Costos de producción

Antes de generar ganancias, una empresa debe asegurar que está cubriendo los gastos de producción y operativos de la compañía. Esto significa que debe ser capaz de establecer un precio que mínimamente permita el retorno de la inversión inicial.

Por ello, los gastos y costos de venta son determinantes para establecer el precio de un producto en el mercado. Cuando el costo de producción de un bien es demasiado elevado (por la calidad de su materia prima, por la cantidad de agentes que están involucrados en el proceso o por la rareza de un producto) el precio de venta también lo será. En cambio, los productos que requieren poca mano de obra o que están hechos de un material barato generalmente se venden a precios más bajos.

En este sentido, no importa cuánto se quiera disminuir el precio: siempre habrá un monto mínimo que debe cubrir la inversión y gastos generados por su diseño, producción y venta.

Proyección de ganancias

El segundo factor que determina en gran medida el precio de venta de un servicio o producto es la estimación de ganancias por parte de los vendedores. Esto suele depender de las aspiraciones empresariales y de los planes de crecimiento de las compañías.

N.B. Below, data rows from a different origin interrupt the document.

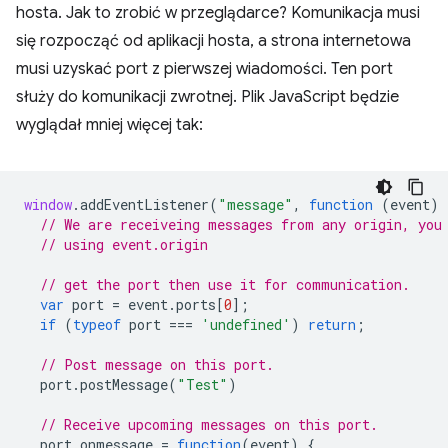
hosta. Jak to zrobić w przeglądarce? Komunikacja musi
się rozpocząć od aplikacji hosta, a strona internetowa
musi uzyskać port z pierwszej wiadomości. Ten port
służy do komunikacji zwrotnej. Plik JavaScript będzie
wyglądał mniej więcej tak:
window
.
addEventListener
(
"message"
,
function
(
event
)
// We are receiveing messages from any origin, you
// using event.origin
// get the port then use it for communication.
var
port
=
event
.
ports
[
0
];
if
(
typeof
port
===
'undefined'
)
return
;
// Post message on this port.
port
.
postMessage
(
"Test"
)
// Receive upcoming messages on this port.
port
.
onmessage
=
function
(
event
)
{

Si bien cada empresa estima sus proyecciones de utilidades, algunos estudios sugieren que el margen de ganancia al vender productos suele ser alrededor del 53 % del costo del producto. Esta métrica es variable, pero es esencial tenerla bien definida a la hora de determinar el precio al público de un producto.

Cuando una empresa desea crecer de manera acelerada puede apostar por establecer un margen de ganancias elevado. Por el contrario, algunas otras compañías pueden optar por tener márgenes más discretos que permitan tener ganancias a largo plazo y al vender grandes volúmenes de mercancías.

Demanda del mercado

A pesar de que el costo de producción y venta y la estimación de ganancias son factores esenciales para determinar el precio de un servicio o de un producto, estos dos elementos dependen exclusivamente de la parte vendedora en una operación comercial. 

No importa qué inversión haya llevado a cabo la compañía o qué utilidades espere obtener si las soluciones comerciales que ofrece no cubren una necesidad del mercado. Muchas compañías emprenden sus negocios sin haber estudiado antes el público de consumidores. Esto generalmente desemboca en una falta de ventas y en una pérdida de la inversión original.

Cuando un producto tiene una gran demanda por parte de los consumidores, las empresas pueden aprovecharla para establecer un precio más alto y obtener mayores ganancias. En cambio, cuando un producto pierde popularidad, lo más probable es que las empresas bajen sus precios al público.

Competencia

Así como las partes vendedoras y las partes compradoras tienen una importante influencia en la definición de un precio de venta, la competencia en el mercado también cumple con un papel fundamental a la hora de establecer un precio de venta.

Cuando muchas compañías ofrecen soluciones similares a un problema de consumo, el precio se vuelve una herramienta para atraer más clientes y mantenerse como líderes en el mercado. Algunas compañías optarán por tener precios más bajos que resulten atractivos para la clientela, mientras que otras aumentarán estos costes para diferenciarse del resto.

No importa qué estrategia se elija: esta no puede dejar de lado la importancia que tiene la competitividad comercial.

Valor agregado

Cuando una empresa decide aumentar el precio de venta de un producto, a pesar de que existen otras opciones en el mercado más asequibles para el público, es porque sabe que sus mercancías ofrecen un valor agregado sobre su competencia.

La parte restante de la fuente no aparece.